(MATERIAL FOR THIS TASK Opens)
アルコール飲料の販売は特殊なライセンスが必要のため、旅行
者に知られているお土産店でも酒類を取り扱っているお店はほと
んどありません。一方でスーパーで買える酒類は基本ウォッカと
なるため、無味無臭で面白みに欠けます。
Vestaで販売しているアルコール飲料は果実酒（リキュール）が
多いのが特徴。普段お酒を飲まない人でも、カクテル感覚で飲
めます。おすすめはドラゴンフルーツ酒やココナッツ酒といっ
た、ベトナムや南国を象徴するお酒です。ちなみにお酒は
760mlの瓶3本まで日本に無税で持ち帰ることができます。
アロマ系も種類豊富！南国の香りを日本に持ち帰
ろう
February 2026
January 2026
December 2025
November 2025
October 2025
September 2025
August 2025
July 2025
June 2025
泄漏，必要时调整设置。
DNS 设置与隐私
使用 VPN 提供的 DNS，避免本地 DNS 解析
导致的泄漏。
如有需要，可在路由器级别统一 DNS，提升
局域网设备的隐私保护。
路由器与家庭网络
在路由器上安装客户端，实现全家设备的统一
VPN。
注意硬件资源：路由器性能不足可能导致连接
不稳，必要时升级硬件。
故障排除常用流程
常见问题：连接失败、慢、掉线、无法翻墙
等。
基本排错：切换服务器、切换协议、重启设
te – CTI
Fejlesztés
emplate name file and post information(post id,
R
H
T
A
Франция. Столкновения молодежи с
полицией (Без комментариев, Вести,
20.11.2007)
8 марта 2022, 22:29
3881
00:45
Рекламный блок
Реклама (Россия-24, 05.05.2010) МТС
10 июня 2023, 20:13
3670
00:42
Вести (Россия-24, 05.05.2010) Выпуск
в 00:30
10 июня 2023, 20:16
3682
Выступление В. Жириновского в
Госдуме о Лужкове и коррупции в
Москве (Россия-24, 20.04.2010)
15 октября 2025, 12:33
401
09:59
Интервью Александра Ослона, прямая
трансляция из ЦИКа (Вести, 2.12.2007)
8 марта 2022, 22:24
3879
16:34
(MATERIAL FOR THIS TASK Closes)
(MATERIAL FOR THIS TASK Opens)
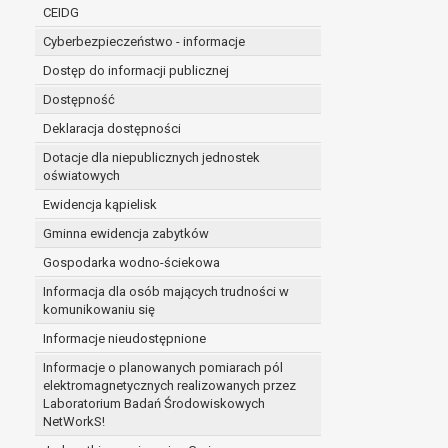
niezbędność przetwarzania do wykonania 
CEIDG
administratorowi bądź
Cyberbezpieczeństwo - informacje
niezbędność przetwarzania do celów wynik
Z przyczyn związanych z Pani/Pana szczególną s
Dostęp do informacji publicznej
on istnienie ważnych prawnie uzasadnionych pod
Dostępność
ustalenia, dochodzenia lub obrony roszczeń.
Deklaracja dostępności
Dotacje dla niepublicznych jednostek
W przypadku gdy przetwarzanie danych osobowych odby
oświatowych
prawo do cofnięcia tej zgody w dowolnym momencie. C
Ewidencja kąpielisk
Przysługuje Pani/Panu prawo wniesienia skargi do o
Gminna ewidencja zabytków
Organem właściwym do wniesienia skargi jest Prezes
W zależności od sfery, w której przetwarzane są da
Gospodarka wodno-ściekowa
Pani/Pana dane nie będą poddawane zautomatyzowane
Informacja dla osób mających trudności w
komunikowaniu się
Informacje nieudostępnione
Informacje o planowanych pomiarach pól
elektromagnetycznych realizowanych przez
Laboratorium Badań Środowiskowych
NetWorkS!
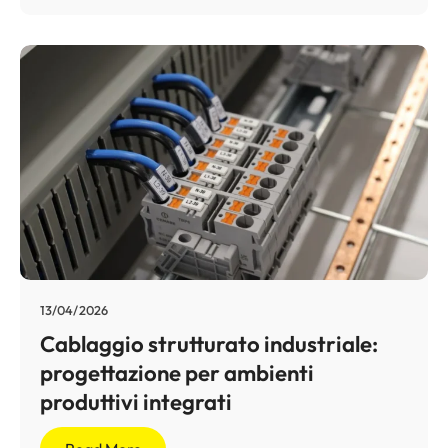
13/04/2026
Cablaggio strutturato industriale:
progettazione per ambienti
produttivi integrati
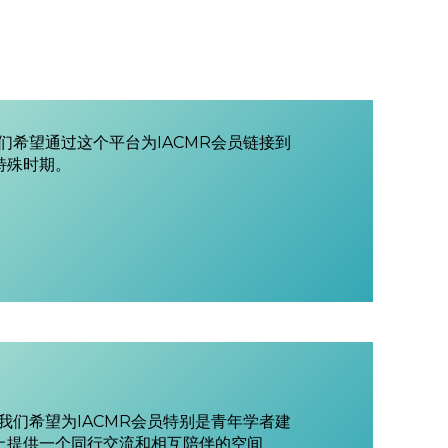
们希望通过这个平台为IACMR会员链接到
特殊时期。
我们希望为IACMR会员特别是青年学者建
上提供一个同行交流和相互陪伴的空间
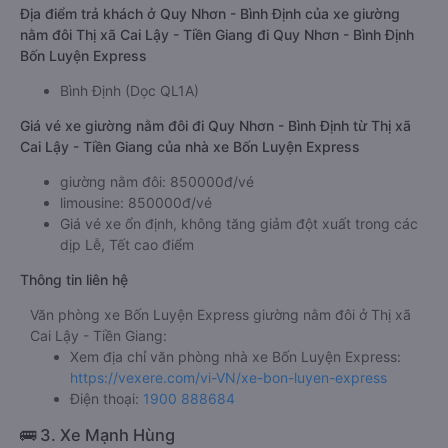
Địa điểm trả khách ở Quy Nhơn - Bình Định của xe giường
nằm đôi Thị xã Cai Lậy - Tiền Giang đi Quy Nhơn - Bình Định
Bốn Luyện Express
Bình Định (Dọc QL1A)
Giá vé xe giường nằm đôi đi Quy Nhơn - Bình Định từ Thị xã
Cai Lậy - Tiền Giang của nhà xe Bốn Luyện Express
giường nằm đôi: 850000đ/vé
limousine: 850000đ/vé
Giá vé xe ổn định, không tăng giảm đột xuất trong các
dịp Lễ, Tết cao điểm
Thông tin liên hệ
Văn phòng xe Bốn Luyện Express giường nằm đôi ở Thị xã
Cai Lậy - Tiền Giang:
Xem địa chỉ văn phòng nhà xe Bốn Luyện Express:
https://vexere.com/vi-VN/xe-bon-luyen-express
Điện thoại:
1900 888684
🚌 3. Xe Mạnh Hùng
(MATERIAL FOR THIS TASK Closes)
(MATERIAL FOR THIS TASK Opens)
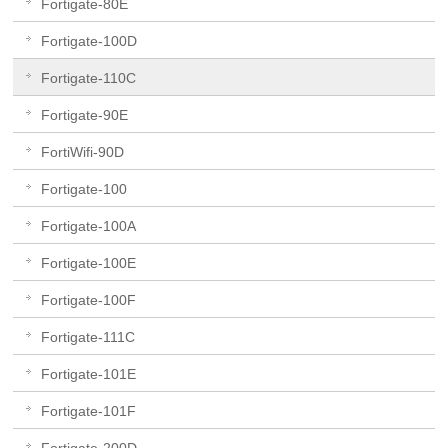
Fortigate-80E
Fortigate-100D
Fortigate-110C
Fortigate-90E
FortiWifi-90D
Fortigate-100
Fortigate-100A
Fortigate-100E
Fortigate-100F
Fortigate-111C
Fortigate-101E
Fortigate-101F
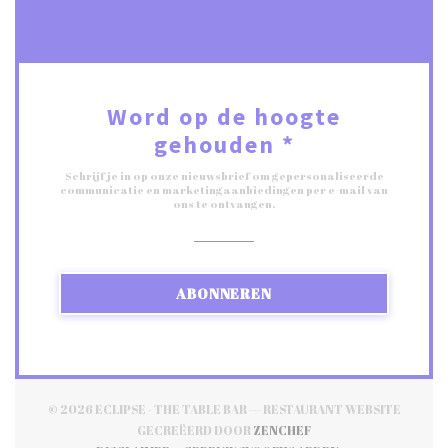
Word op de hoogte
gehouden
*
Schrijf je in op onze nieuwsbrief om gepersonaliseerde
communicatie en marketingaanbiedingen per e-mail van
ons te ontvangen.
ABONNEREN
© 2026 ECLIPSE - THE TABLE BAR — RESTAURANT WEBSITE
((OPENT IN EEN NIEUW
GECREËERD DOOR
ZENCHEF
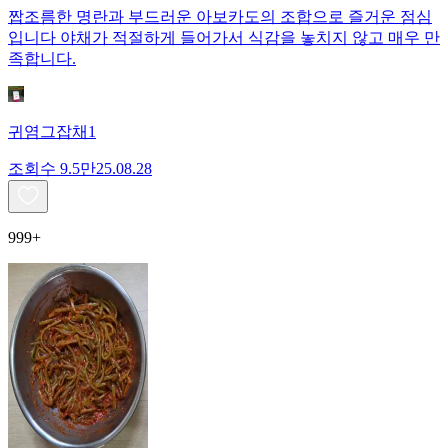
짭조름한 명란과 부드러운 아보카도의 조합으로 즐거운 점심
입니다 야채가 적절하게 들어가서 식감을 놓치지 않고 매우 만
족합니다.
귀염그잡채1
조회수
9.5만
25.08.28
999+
(MATERIAL FOR THIS TASK Closes)
EXERCISE PROMPT: After locating the line with "Bình Định (Dọc QL1A)" above, return that line and every later line through the one with "Xe Mạnh Hùng", word for word and with nothing else.

FINAL ANSWER:
Bình Định (Dọc QL1A)
Giá vé xe giường nằm đôi đi Quy Nhơn - Bình Định từ Thị xã
Cai Lậy - Tiền Giang của nhà xe Bốn Luyện Express
giường nằm đôi: 850000đ/vé
limousine: 850000đ/vé
Giá vé xe ổn định, không tăng giảm đột xuất trong các
dịp Lễ, Tết cao điểm
Thông tin liên hệ
Văn phòng xe Bốn Luyện Express giường nằm đôi ở Thị xã
Cai Lậy - Tiền Giang:
Xem địa chỉ văn phòng nhà xe Bốn Luyện Express:
https://vexere.com/vi-VN/xe-bon-luyen-express
Điện thoại:
1900 888684
🚌 3. Xe Mạnh Hùng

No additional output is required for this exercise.